Creating and using AWS KMS keys to encrypt Amazon Redshift target data

You can encrypt your target data pushed to Amazon S3 before it is copied to Amazon Redshift. To do so, you can create and use custom AWS KMS keys. You can use the key you created to encrypt your target data using one of the following mechanisms when you create the Amazon Redshift target endpoint:

To encrypt Amazon Redshift target data using a KMS key, you need an AWS Identity and Access Management (IAM) role that has permissions to access Amazon Redshift data. This IAM role is then accessed in a policy (a key policy) attached to the encryption key that you create. You can do this in your IAM console by creating the following:

  • An IAM role with an AWS-managed policy.

  • A KMS key with a key policy that references this role.

The following procedures describe how to do this.

To create an IAM role with the required AWS-managed policy
  1. Open the IAM console at https://console.aws.amazon.com/iam/.

  2. In the navigation pane, choose Roles. The Roles page opens.

  3. Choose Create role. The Create role page opens.

  4. With AWS service chosen as the trusted entity, choose DMS as the service to use the role.

  5. Choose Next: Permissions. The Attach permissions policies page appears.

  6. Find and select the AmazonDMSRedshiftS3Role policy.

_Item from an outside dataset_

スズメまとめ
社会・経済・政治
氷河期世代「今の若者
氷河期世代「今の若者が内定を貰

  7. Choose Next: Tags. The Add tags page appears. Here, you can add any tags you want.

  8. Choose Next: Review and review your results.

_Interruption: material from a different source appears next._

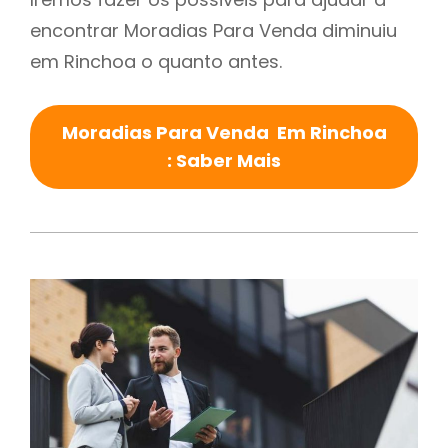
encontrar Moradias Para Venda diminuiu
em Rinchoa o quanto antes.
Moradias Para Venda Em Rinchoa
: Saber Mais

  9. If the settings are what you need, enter a name for the role (for example, DMS-Redshift-endpoint-access-role), and any additional description, then choose Create role. The Roles page opens with a message indicating that your role has been created.

You have now created the new role to access Amazon Redshift resources for encryption with a specified name, for example DMS-Redshift-endpoint-access-role.

To create an AWS KMS encryption key with a key policy that references your IAM role
Note

For more information about how AWS DMS works with AWS KMS encryption keys, see Setting an encryption key and specifying AWS KMS permissions.

  1. Sign in to the AWS Management Console and open the AWS Key Management Service (AWS KMS) console at https://console.aws.amazon.com/kms.

  2. To change the AWS Region, use the Region selector in the upper-right corner of the page.

  3. In the navigation pane, choose Customer managed keys.

  4. Choose Create key. The Configure key page opens.

  5. For Key type, choose Symmetric.

    Note

    When you create this key, you can only create a symmetric key, because all AWS services, such as Amazon Redshift, only work with symmetric encryption keys.

  6. Choose Advanced Options. For Key material origin, make sure that KMS is chosen, then choose Next. The Add labels page opens.

  7. For Create alias and description, enter an alias for the key (for example, DMS-Redshift-endpoint-encryption-key) and any additional description.

  8. For Tags, add any tags that you want to help identify the key and track its usage, then choose Next. The Define key administrative permissions page opens showing a list of users and roles that you can choose from.

  9. Add the users and roles that you want to manage the key. Make sure that these users and roles have the required permissions to manage the key.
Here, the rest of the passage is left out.